→ **What is being asked**: Would you please copy each line below that includes the string "Dumitrache"?

(Page-level text extractions)
__________

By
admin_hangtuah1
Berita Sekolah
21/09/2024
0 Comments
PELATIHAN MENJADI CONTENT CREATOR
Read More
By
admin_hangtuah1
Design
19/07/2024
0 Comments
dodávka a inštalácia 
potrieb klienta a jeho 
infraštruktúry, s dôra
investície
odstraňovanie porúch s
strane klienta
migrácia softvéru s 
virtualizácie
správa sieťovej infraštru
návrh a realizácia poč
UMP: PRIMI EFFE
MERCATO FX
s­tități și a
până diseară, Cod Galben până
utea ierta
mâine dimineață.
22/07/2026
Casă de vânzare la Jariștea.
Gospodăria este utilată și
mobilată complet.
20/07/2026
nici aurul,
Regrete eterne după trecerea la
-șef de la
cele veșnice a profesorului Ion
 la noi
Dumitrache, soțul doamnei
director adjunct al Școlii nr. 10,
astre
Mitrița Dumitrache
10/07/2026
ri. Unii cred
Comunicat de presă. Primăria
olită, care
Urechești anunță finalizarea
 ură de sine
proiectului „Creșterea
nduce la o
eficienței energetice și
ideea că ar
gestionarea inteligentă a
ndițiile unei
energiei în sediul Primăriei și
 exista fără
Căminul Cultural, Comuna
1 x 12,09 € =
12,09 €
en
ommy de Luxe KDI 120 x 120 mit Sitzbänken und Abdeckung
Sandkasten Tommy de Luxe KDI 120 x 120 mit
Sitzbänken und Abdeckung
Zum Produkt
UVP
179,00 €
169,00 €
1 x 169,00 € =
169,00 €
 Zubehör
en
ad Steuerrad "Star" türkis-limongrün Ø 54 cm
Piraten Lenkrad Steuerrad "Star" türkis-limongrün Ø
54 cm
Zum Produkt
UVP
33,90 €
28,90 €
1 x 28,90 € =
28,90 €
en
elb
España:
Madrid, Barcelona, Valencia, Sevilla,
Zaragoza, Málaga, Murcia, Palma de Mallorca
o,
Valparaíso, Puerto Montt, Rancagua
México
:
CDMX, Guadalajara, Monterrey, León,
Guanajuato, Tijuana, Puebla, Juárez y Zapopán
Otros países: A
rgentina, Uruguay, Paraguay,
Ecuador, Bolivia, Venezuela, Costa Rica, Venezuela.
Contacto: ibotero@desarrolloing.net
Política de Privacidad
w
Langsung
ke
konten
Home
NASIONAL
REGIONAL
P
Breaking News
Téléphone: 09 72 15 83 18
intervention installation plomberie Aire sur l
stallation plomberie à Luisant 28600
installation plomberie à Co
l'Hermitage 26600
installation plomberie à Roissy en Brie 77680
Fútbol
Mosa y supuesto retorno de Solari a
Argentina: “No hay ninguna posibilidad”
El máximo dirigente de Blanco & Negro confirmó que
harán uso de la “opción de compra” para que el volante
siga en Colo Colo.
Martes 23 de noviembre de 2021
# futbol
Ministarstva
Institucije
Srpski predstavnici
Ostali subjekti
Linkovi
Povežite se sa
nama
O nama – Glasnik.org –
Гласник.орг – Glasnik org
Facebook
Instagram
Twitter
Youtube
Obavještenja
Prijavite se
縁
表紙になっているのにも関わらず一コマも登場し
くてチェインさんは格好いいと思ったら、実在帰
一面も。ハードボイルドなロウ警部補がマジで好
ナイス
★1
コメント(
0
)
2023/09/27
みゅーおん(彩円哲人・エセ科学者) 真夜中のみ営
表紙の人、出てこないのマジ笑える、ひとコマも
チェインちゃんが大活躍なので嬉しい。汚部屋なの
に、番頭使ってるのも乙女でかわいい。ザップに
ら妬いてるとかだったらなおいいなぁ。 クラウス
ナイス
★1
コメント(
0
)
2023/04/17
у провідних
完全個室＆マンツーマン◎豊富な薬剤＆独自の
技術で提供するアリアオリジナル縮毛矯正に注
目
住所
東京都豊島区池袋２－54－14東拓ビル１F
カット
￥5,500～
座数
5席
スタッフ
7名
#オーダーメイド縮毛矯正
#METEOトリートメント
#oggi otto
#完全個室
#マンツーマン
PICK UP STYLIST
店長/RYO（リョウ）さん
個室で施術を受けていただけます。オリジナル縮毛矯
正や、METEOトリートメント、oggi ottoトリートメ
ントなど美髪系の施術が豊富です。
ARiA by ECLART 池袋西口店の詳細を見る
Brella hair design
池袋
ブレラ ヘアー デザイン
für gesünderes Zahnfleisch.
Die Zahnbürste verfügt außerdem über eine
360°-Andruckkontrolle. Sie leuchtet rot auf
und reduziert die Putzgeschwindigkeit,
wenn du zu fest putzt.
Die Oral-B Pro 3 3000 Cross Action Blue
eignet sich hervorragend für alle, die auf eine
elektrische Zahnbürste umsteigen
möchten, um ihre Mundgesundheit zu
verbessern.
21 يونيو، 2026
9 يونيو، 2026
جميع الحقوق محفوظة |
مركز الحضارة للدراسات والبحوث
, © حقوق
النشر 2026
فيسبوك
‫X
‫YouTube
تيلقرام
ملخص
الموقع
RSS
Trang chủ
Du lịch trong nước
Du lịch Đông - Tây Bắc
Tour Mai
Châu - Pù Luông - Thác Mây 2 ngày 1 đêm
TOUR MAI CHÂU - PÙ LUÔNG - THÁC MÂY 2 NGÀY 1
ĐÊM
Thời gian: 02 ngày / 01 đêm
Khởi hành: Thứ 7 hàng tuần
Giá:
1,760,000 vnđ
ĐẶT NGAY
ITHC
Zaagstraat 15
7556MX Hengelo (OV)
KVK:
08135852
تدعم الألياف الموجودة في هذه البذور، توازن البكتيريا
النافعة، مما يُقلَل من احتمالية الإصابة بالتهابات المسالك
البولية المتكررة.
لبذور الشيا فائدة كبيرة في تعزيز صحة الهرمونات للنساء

__________

→ **Task response**:
Dumitrache, soțul doamnei
Mitrița Dumitrache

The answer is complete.